A 100 lb Salmon, Rumi, and God.

I woke up this Christmas morning dreaming of a 100 lb salmon. It wasn’t actually me who encountered the fish, but someone else. This man told me that he had encountered a true 100lb salmon, and had then lost it. He had a number of blurred photographs showing what appeared to be a humungous fish, nearly the size of a small shark. By a clever sleight of the unconscious, I then transferred this story onto me, and the next thing I knew, I was playing this enormous fish, and shouting to my friend, Michael Mann, that he must take a photograph of it when next it leaped. Thus go wish fulfilment fantasies. I had a lovely time fantasising about playing the fish, but didn’t actually have the metaphorical balls to land it. It wasn’t really my fish for a start, bearing in mind that I had seconded it from another - okay, let’s face it - aspect of myself. One might probably call this the ‘wannabe’ aspect.

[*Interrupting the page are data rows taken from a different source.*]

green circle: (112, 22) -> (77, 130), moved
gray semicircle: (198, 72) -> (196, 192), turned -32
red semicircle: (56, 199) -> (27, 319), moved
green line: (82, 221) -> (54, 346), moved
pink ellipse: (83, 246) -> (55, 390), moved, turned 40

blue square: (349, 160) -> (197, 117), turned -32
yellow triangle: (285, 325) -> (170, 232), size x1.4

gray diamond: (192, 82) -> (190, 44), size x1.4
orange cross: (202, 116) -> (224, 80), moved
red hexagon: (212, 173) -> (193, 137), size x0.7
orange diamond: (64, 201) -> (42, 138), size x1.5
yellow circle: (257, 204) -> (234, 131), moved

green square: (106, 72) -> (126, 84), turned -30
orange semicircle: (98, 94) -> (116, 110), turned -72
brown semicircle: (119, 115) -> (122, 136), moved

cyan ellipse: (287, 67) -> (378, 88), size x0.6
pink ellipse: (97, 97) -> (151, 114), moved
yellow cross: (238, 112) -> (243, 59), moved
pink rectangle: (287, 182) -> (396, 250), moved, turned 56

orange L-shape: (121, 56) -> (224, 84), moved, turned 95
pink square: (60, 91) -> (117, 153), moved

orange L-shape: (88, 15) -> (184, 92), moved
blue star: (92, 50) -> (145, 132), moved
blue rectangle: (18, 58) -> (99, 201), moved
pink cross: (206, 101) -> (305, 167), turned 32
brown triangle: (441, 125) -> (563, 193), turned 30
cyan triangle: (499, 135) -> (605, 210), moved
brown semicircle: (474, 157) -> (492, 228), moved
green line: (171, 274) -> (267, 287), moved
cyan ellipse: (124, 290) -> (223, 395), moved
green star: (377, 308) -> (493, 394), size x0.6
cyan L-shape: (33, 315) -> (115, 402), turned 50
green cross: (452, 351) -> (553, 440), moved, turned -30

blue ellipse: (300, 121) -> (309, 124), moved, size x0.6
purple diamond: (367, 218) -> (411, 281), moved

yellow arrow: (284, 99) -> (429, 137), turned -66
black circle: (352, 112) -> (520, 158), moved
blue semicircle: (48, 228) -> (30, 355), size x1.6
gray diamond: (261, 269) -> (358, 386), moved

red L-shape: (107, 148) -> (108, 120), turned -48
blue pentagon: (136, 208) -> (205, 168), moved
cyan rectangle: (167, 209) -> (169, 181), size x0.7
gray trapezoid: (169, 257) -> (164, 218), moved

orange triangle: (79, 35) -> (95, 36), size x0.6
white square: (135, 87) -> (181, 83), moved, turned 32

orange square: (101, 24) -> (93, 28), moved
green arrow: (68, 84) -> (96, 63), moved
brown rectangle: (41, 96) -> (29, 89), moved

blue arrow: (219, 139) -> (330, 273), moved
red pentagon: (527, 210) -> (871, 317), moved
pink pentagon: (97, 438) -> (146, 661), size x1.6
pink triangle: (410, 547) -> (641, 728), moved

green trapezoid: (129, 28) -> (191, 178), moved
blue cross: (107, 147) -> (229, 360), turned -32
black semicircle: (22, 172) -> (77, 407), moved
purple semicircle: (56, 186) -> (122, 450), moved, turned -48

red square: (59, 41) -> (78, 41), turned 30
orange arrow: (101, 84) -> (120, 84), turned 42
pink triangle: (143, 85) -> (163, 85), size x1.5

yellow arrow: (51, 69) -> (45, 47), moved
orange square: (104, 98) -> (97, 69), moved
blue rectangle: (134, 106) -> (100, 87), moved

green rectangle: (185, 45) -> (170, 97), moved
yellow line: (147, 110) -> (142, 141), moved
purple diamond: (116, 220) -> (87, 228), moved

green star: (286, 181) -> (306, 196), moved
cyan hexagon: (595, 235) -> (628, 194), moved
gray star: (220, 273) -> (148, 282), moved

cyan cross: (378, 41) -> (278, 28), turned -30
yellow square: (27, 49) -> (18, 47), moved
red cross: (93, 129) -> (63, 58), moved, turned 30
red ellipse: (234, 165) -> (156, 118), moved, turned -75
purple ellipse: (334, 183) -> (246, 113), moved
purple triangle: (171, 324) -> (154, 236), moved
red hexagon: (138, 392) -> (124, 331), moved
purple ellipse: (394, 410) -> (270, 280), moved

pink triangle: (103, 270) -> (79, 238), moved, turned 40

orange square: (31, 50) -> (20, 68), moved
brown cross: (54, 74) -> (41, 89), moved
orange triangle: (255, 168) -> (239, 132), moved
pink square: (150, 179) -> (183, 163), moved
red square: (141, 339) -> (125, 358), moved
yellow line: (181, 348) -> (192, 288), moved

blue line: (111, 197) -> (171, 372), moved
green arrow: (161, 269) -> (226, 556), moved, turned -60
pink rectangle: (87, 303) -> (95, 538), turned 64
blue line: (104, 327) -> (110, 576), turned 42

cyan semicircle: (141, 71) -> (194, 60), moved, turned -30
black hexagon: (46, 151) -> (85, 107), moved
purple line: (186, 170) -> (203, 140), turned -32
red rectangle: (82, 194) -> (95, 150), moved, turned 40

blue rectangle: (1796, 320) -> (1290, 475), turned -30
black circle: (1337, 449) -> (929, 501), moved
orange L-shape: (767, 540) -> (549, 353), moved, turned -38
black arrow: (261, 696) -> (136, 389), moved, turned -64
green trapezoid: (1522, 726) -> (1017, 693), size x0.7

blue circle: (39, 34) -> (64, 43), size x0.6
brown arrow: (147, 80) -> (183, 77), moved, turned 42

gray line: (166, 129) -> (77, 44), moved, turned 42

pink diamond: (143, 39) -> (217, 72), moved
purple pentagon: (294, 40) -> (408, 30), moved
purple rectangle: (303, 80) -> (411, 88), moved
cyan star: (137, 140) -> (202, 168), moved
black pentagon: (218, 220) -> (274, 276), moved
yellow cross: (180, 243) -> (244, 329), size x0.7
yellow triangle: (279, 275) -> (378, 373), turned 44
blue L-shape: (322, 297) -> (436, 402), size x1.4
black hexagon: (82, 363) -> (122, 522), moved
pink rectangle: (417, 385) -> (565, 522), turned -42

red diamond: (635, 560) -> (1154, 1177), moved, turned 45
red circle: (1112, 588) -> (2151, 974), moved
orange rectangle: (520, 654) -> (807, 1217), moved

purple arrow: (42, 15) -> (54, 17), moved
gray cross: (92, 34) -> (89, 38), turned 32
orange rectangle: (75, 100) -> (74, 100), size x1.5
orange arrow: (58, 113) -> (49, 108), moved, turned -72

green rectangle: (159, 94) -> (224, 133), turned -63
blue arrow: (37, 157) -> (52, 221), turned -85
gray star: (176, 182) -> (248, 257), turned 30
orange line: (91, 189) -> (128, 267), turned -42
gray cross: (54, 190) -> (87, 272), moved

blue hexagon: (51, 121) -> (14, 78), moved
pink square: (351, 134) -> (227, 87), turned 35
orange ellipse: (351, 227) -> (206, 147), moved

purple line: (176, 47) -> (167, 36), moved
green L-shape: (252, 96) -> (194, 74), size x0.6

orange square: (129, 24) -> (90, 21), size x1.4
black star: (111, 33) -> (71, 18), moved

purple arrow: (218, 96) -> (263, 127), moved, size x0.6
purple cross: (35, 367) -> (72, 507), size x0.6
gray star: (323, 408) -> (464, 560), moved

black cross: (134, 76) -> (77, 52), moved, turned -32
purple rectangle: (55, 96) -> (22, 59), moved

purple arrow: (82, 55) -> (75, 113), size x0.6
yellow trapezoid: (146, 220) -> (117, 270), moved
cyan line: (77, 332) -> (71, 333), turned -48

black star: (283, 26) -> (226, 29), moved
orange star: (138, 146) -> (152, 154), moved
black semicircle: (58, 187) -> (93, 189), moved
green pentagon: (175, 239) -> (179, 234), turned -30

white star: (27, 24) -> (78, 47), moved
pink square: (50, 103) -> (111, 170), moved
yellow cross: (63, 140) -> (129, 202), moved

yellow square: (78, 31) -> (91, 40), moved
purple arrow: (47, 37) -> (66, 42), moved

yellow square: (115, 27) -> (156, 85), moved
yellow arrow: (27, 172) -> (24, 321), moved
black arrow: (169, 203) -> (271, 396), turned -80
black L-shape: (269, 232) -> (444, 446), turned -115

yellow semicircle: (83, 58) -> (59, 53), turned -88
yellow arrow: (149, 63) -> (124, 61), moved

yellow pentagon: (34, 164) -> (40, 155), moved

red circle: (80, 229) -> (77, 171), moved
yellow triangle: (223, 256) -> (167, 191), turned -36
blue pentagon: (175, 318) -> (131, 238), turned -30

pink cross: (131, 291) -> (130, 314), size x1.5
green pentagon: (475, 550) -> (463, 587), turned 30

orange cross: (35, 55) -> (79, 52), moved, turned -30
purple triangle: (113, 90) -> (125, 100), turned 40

I did once catch a 47 lb salmon on the Lochy, whilst conducting out-of-season broodstock fishing for the hatchery. The fish took me nearly an hour to get into the net, an event both witnessed and aided by fellow fisherman Humphrey Stone, who had the good sense and presence of mind to insist we measure the fish three times. So I do know what it feels like to have a mammoth fish on the end of one’s line, and then let it go. Being a sometime writer about dreams [The Watkins Dictionary of Dreams 2007], it also occurred to me that something must have triggered the dream. Then I remembered that at Christmas Eve dinner at Michael Mann’s house, I had briefly seen a book about super-large salmon - thus both his and the salmon’s appearance in my dream.

Fish, in dreams, also tend to have mystical connotations, and Michael and I had had a discussion, that same evening, about Ramesh Balsekar’s book, Enlightened States, and we had also read a number of poems to the room-at-large, which included Eliot’s Four Quartets and The Magi, Edward Thomas’s Roads, and Rumi’s quite extraordinary poem which starts ‘What can be done, O Believers, as I do not recognise myself…’. Add to that a visit to Midnight Mass in Tisbury Church, and it’s hardly surprising that my dream thoughts had veered towards the mystical. What was wonderful about Rumi’s poem was that it so perfectly echoed the way I feel about God. Namely that all dogmas are misleading - all theology flawed - all religions expedient. God, as Rumi says in another of his poems, is only in the heart ['Finally, I looked into my own heart and there I saw Him; He was nowhere else.']. This tallies perfectly with my own religious convictions, that may be summed up in four simple words: ‘There is only God’. All the paraphernalia and brouhaha of organised religion seems to me a perfect way of distancing oneself from God. The Midnight Mass service was all very well, and I thoroughly enjoyed it. But God is found in the heart and nowhere else. One doesn’t need church services to conjure him up. One simply needs to love and thank him. And my great fish, of course, was God.